TASK GOAL:
Look through the entries below and return all lines including the word "target".

DATA EXCERPTS:

★ ★ ★ ★ ★

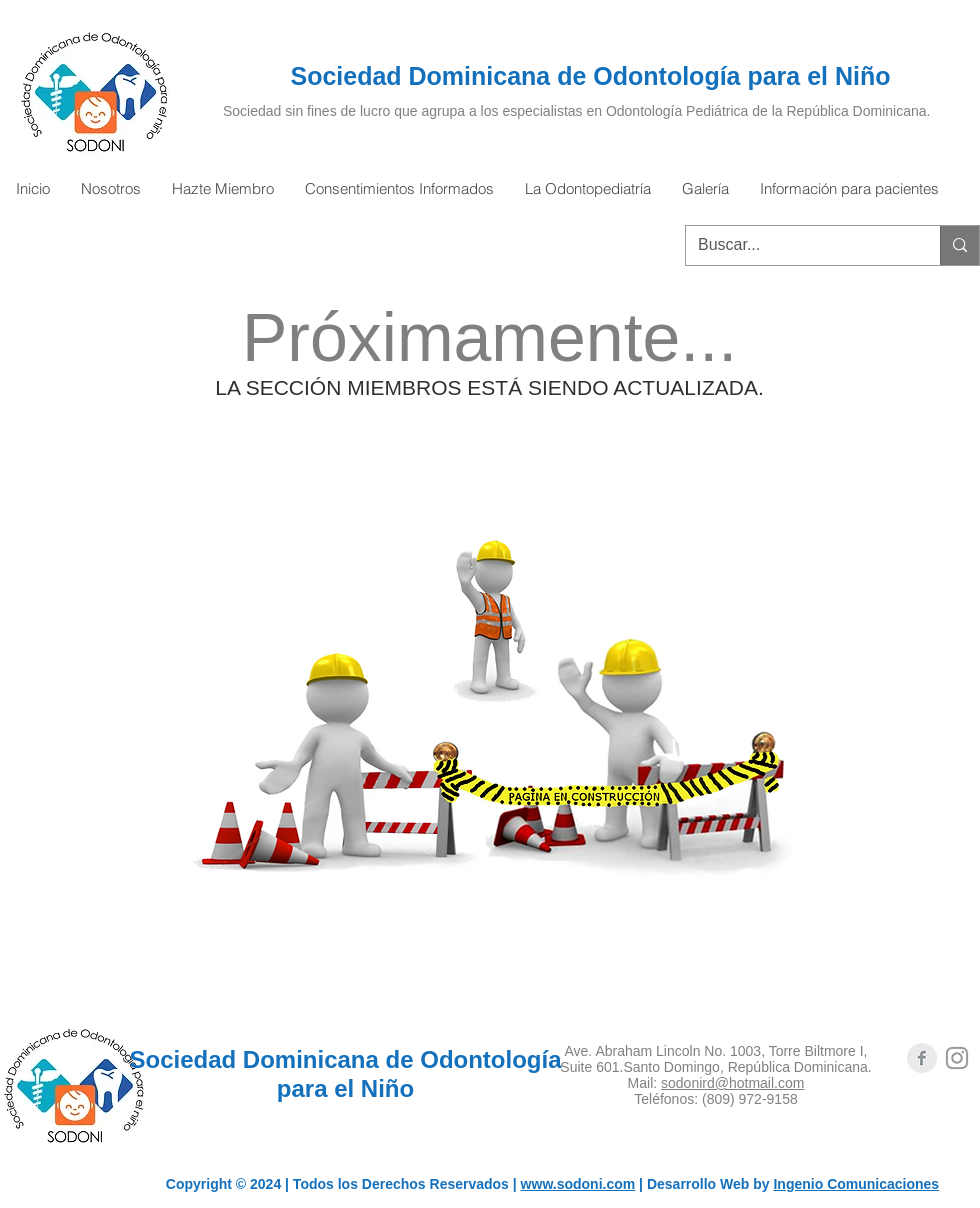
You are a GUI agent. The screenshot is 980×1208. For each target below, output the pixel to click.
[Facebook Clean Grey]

★ ★ ★ ★ ★

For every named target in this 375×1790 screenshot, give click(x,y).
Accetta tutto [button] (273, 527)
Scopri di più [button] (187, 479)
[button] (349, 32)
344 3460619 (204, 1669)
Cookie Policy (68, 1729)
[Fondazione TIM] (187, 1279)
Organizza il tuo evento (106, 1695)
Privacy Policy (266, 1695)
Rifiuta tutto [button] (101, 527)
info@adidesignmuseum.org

★ ★ ★ ★ ★

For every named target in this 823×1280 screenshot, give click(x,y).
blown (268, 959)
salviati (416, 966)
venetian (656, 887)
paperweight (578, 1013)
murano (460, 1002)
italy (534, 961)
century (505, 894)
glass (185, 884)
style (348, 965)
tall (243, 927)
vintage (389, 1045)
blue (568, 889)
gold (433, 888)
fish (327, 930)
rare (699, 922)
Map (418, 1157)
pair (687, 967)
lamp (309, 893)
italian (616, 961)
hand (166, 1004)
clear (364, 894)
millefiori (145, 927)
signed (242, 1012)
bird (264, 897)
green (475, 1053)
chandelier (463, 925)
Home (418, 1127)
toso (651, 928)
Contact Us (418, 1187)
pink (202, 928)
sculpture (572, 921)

★ ★ ★ ★ ★

WRITTEN SOLUTION:
You are a GUI agent. The screenshot is 980×1208. For each target below, output the pixel to click.
For every named target in this 375×1790 screenshot, give click(x,y).
For every named target in this 823×1280 screenshot, give click(x,y).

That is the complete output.